Abstract

Nitrate is often present in surface water, soil solution, and groundwater at undesirable or toxic levels. This study follows development of an in situ nitrate monitoring probe and examines its performance in the presence of potentially interfering ionic species and dissolved organic carbon (DOC). Ultraviolet (UV) absorption spectroscopy measurements of aqueous NO3 were obtained under conditions where prevalent ionic species (i.e., Na+, K+, Ca2+, Mg2+, NH4+, Zn2+, Cu2+, Mn2+, Fe2+, Fe3+, Al3+, Cl, H2PO4, HPO42−, SO42−, and HCO3) and DOC were present at maximum characteristic concentrations for a range of pH levels, allowing UV interference on NO3 concentrations from individual ions to be investigated.

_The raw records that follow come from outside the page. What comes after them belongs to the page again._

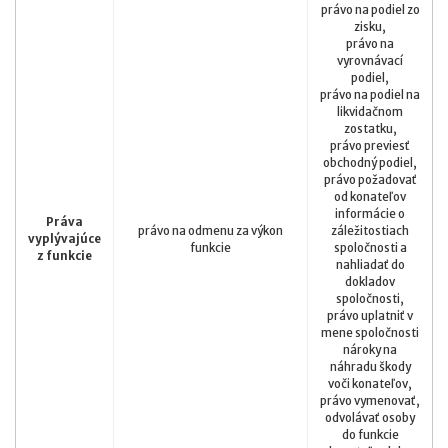
právo na podiel zo
zisku,
právo na
vyrovnávací
podiel,
právo na podiel na
likvidačnom
zostatku,
právo previesť
obchodný podiel,
právo požadovať
od konateľov
informácie o
Práva
právo na odmenu za výkon
záležitostiach
vyplývajúce
funkcie
spoločnosti a
z funkcie
nahliadať do
dokladov
spoločnosti,
právo uplatniť v
mene spoločnosti
nároky na
náhradu škody
voči konateľov,
právo vymenovať,
odvolávať osoby
do funkcie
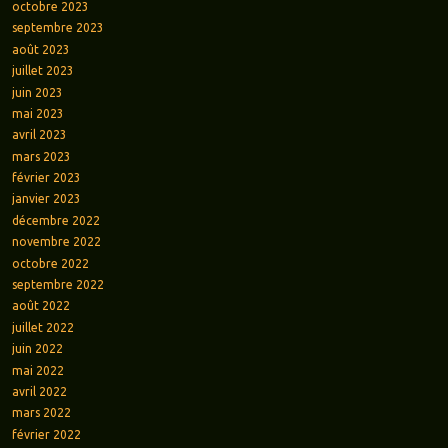
octobre 2023
septembre 2023
août 2023
juillet 2023
juin 2023
mai 2023
avril 2023
mars 2023
février 2023
janvier 2023
décembre 2022
novembre 2022
octobre 2022
septembre 2022
août 2022
juillet 2022
juin 2022
mai 2022
avril 2022
mars 2022
février 2022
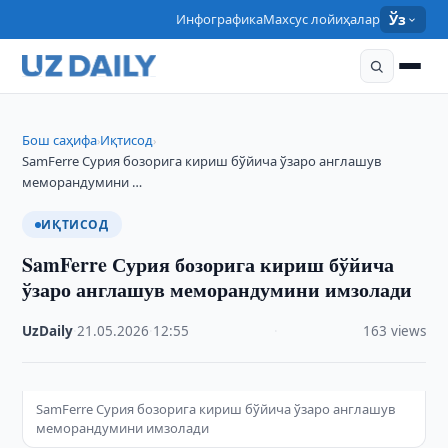
Инфографика
Махсус лойиҳалар
Ўз
Бош саҳифа
Иқтисод
›
›
SamFerre Сурия бозорига кириш бўйича ўзаро англашув
меморандумини …
ИҚТИСОД
SamFerre Сурия бозорига кириш бўйича
ўзаро англашув меморандумини имзолади
UzDaily
·
21.05.2026
·
12:55
·
163 views
SamFerre Сурия бозорига кириш бўйича ўзаро англашув
меморандумини имзолади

While most solutions did not show interference, Fe2+ ions and DOC absorbed ultraviolet light strongly in regions of the spectrum where NO3 also exhibited significant absorption. Natural water samples showed very low concentrations of Fe2+, which do not cause interference with nitrate measurements. A two-wavelength measurement scheme was adopted to correct for the potential interference of DOC in measurements of aqueous NO3. A multivariate calibration is presented to account for possible interference from both DOC and other ions in solution. The application of the UV spectroscopy probe is especially useful for deep vadose zone measurements of nitrate, as typically DOC concentrations will exponentially decrease with depth, and ion interference will be low.